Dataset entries
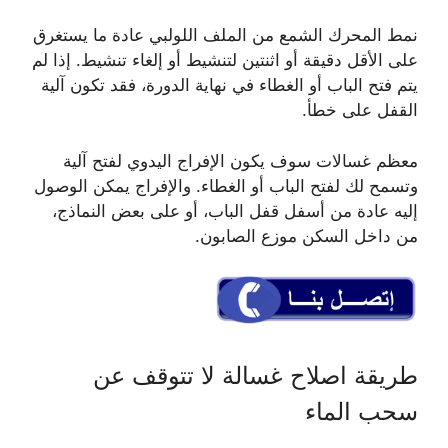
نمط المحرك الشمع من الملف اللولبي عادة ما يستغرق
على الأقل دقيقة أو اثنتين لتنشيط أو إلغاء تنشيط. إذا لم
يتم فتح الباب أو الغطاء في نهاية الدورة، فقد تكون آلية
القفل على خطأ.
معظم غسالات سوف يكون الإفراج اليدوي لفتح آلية
وتسمح لك لفتح الباب أو الغطاء. والإفراج يمكن الوصول
إليه عادة من أسفل قفل الباب، أو على بعض النماذج،
من داخل السكن موزع الصابون.
طريقة اصلاح غسالة لا تتوقف عن
سحب الماء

◆ Activity: Count how many lines of the entries contain the word "لفتح"; only the number should appear in the reply.

◆ Exercise solution: 2